Our primary mission is to cure blindness and advocate for access to therapies as they become available.
Luxturna™ (voretigene neparvovec) is the first gene therapy approved to treat vision loss caused by mutations in the RPE65 gene. Conditions caused by this type of mutation include very rare forms of Leber congenital amaurosis (LCA) and retinitis pigmentosa (RP).
Given the rarity of the genetic mutation, there are just a small number of people in Ireland who may be eligible for Luxturna™. However, this serves as proof that gene therapies can be effective for treating inherited retinal degenerations (IRDs). And it paves the way for future therapies that have the potential to treat a wider group of people.
The pharmaceutical company responsible for Luxturna™, Novartis, has applied to the HSE to have it made available and reimbursed in Ireland. Because this drug is considered to have a high cost and a significant budget impact it must undergo a full assessment, called a Health Technology Assessment (HTA). It will evaluate all evidence surrounding the drug including effectiveness and impact on the Government budget.
The role of patient involvement and perspectives in decision-making processes like this is vital.

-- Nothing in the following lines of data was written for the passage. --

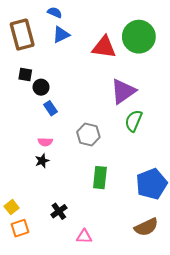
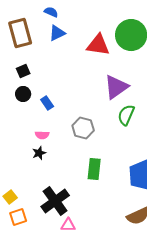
black square: (25, 75) -> (23, 71), turned -32
black circle: (41, 87) -> (23, 94), moved
black cross: (59, 211) -> (55, 201), size x1.8
pink triangle: (84, 236) -> (68, 225), moved

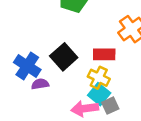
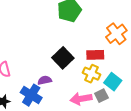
blue cross: (27, 66) -> (31, 95), moved
cyan square: (99, 94) -> (113, 82), moved

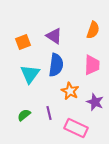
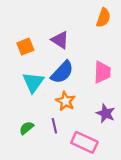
orange semicircle: (93, 30) -> (103, 18), moved
blue semicircle: (56, 65) -> (62, 72), turned 35
orange star: (70, 91) -> (66, 101), moved

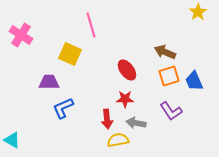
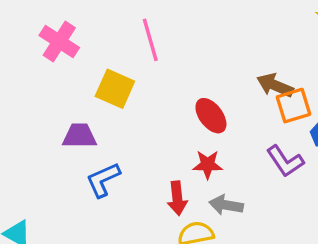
pink cross: (21, 35) -> (59, 42), moved
orange square: (169, 76) -> (294, 106), moved
purple L-shape: (171, 111) -> (285, 161), moved

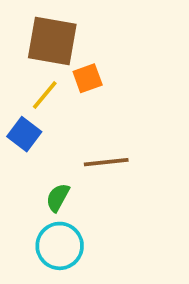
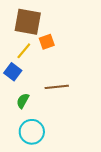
green semicircle: (58, 197) -> (23, 101), moved

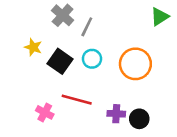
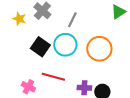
gray line: (87, 27) -> (72, 20), moved
yellow star: (33, 47) -> (19, 19), moved
cyan circle: (92, 59) -> (65, 45), size x1.5

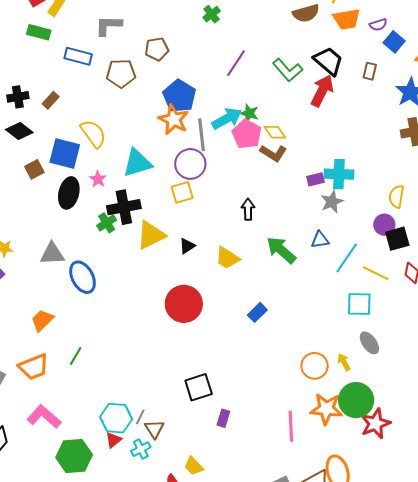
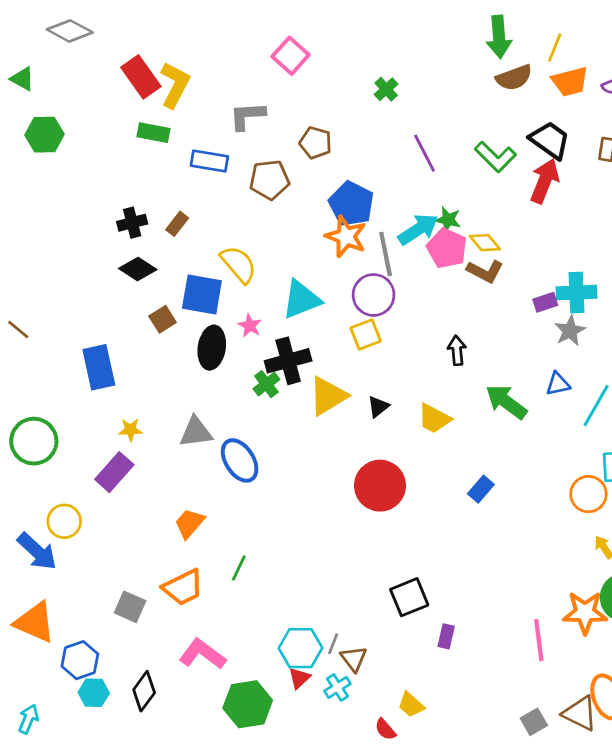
brown pentagon: (157, 49) -> (316, 143), turned 30
purple line: (236, 63) -> (425, 153), turned -56
orange circle: (315, 366) -> (588, 494), moved

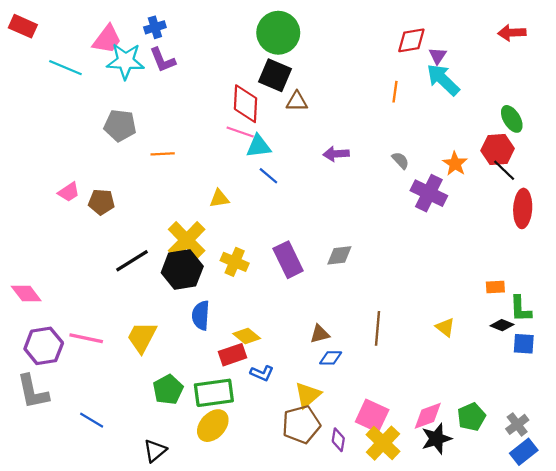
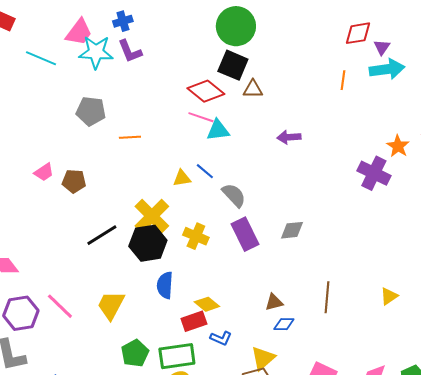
cyan arrow: (443, 80) -> (387, 69), turned 128
red diamond: (246, 104) -> (206, 91), turned -54
gray semicircle: (400, 160) -> (234, 195), moved, size x1.5
blue line: (268, 176) -> (205, 171), moved
yellow triangle: (445, 327) -> (389, 296), turned 48
pink line: (86, 338) -> (60, 306), turned 32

As part of the HTA, Fighting Blindness will submit a supporting document to highlight, directly to the decision makers, the true lived experiences of these conditions.
To inform our submission, we’ve launched a survey to gather information about the impact of living with these conditions and the impact a new medicine might have on quality of life.
The survey is open to people living with retinitis pigmentosa (RP), Leber congenital amaurosis (LCA), including their families and carers. It contains nineteen questions divided into three sections and will take between fifteen and twenty minutes to complete.
The closing date for completion is Monday, June 29, 2020.